Here are some tips to prevent falls:

  • Fasten the safety straps when you use products like carriers or strollers.
  • Do not use baby walkers; they are banned in Canada.
  • Keep bouncy chairs, baby seats and car seats on the floor.
  • Install wall-mounted safety gates at the top and bottom of all stairs. Pressure-mounted gates can fall over.
  • Always keep one hand on your child while she is on a high surface like a couch, bed or change table.
  • Move your child’s crib to the lowest position.
  • Secure heavy furniture and appliances to the wall with safety devices.
  • Teach your child how to use stairs safely -- walk slowly and hold on to railings.
  • Move your child to a toddler bed when she can climb out of her crib or is taller than 90 cm (35 inches). 
  • Do not allow children under six years old to sleep or play on the top level of a bunk bed.
  • Make sure all furniture and appliances are placed away from windows and stable or secured to the wall with safety devices.
  • Install window guards and stops on all screens and windows. Keep them locked.
  • Take down safety gates when your child can climb over them.
  • Stand beside children under five years old while playing on a playground.
  • Keep young children off of playground equipment that is higher than 1.5 metres (5 feet).
  • Keep children under six years old off of trampolines.
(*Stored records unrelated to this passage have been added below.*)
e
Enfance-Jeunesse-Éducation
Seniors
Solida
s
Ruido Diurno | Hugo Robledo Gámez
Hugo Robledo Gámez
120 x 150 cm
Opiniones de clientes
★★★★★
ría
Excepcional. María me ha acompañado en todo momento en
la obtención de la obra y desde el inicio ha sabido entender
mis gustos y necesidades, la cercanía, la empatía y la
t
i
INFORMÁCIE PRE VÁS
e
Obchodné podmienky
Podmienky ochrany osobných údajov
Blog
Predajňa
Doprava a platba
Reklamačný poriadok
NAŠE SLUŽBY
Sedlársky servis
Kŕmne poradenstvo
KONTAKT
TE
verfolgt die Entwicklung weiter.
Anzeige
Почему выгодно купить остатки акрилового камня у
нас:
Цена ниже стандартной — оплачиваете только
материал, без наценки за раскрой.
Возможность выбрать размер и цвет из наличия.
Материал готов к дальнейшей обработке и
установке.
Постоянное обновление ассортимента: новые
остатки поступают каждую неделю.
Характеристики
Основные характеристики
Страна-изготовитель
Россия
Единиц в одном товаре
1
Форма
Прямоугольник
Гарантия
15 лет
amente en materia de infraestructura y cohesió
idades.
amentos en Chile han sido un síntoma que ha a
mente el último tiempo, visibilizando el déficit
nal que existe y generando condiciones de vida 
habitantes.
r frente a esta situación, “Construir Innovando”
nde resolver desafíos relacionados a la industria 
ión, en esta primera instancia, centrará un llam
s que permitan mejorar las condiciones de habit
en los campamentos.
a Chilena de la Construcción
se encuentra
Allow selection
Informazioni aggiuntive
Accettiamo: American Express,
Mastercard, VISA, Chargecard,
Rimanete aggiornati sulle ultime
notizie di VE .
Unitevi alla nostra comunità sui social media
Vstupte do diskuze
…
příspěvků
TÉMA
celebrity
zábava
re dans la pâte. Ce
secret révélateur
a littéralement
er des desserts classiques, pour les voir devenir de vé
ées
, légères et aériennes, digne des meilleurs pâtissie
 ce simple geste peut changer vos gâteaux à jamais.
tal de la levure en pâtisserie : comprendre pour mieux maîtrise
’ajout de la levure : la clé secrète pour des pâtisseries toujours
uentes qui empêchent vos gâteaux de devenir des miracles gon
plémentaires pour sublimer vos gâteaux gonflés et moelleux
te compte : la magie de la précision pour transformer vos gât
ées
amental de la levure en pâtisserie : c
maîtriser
Pets can be jealous and unpredictable around new babies. Children are most often bit by an animal that that they know.

How to keep your child safe around pets

Here are some tips to keep your child safe around pets:

  • Never leave your child alone with a pet or any other animal.
  • Do not allow a pet to sleep with your child.
  • Keep your pet’s food, toys, litter box and cage out of reach from your child.
  • Talk to your veterinarian about introducing your pet to your child.
  • Teach your child how to treat animals nicely by using a gentle touch.
  • Keep your pet’s nails trimmed.
  • Teach your child to leave pets alone when they are eating or sleeping.

 

Read about pet safety.

Children are at risk for poisoning because they are curious and like to explore their environments. Young children do not understand that some products may be dangerous.  Medication is the number one cause of poisoning in children.

Common items that you use in your home can be poisonous to your child such as:

  • cleaning products
  • make-up
  • medications
  • vitamins
  • plants
  • alcoholic drinks
  • cigarettes

How to prevent poisoning

Here are some tips to prevent poisoning in your home:

  • Store cleaners, cosmetics, car supplies and pesticides in locked cabinets.
  • Keep medications and vitamins locked up, out of reach and in the original container. 
  • Make sure purses and bags with medications in them are out of reach.
  • Read and follow medication labels carefully before giving your child medicine.
  • Do not call medicine candy.
  • Label plants in your home and keep them out of reach from children.
  • Teach your child not to put plants, seeds, nuts or berries in their mouth.
  • Install a carbon monoxide detector outside all sleeping areas.
  • Keep important phone numbers by your phone. Call the Ontario Poison Centre at 1-800-268-9017 or Telehealth at 1-866-797-0000 right away if you think your child might be poisoned.